Toward a New Republic

I am a lonely voice crying out in a wilderness of political waste and special interests; a tired voice that has watched the tone and tenor of public discourse sour over the years; an angry voice that has witnessed the disintegration and senseless devaluation of the special dream that transported whole generations through World Wars, economic collapse and personal travail. I was born in the center of the last century, at the edge of a new era, a new promise, a new challenge. That challenge, taken up by returning veterans of foreign conflicts and their families back home, was the challenge to improve on, and carry forward the dream of a secure, credibly functioning Republic that stood for life, liberty and the pursuit of happiness–a Republic that offered the fulfillment of a promise to its citizens, and to the citizens of a world (who looked to it for leadership and direction).

The mechanism through which these dreams would continue to be effected was political process that political process had been stretched, tweaked and reworked for more than two hundred years. That mechanism has been a dedicated road map for public debate and legal recourse, a rough-hewn quilt of laws and directives that would guide three hundred million men, women and children–the next generation and the next generation, and the next, into new decades and new centuries. 

For many of these decades our democracy was known as “an imperfect Republic,” a work-in-progress wholly dependent on the wisdom of its citizens and the good behavior of its leaders and politicians. And there,  my friends, may be the heart of the problem we face as a nation.

These days, I look out onto that vast landscape on which the hopes and dreams of so many Americans have been invested, and I feel an aching loneliness, a special sorrow, a special disappointment, even, a fierce anger.

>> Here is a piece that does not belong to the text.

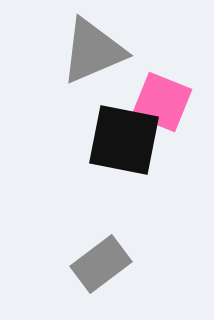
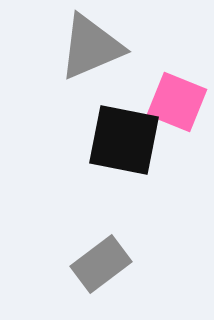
gray triangle: moved 2 px left, 4 px up
pink square: moved 15 px right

The dream and promise of this country has seemingly been bartered away for the smallest of prices by the smallest of men and women–the entrenched political class that has taken over the debate and is taking its marching orders from the special interests whose only currency is it’s own political, financial and powerful wellbeing.

I weep for this land of Democrats and Republicans when I recognize that the average American citizen is no longer being fairly represented by either political party–and when I realize that so many voters have chosen to accept and simply go along with the blather and bombast spewed as a matter of course by each of the parties.

Americans are divided as never before in the long history of this nation–with one appalling exception (the Civil War). We are aligned along party lines that appear ever immovable and intractable. The reasonable conversation has left the room, gone out of our politics completely, and has been replaced by an angry, aggrieved wallowing wailing that has drowned out sensible debate and polite, respectful discussion.

Someone has got to provide a forum for moderate discussion and debate, a conversation conducted in restrained and temperate tones, an exploration of the political space into which we've landed as Americans–the landscape into which we’re headed. In the next weeks and months I will take a journey into the heart of America, into the heart of the American Dream–or whatever it’s being called these days. It promises to be thrilling, sometimes aggravating and infuriating but always fascinating, an eye-opening journey through the dazzling prism of American political life in this twenty-first century. I hope you decide to come along for the rough ride.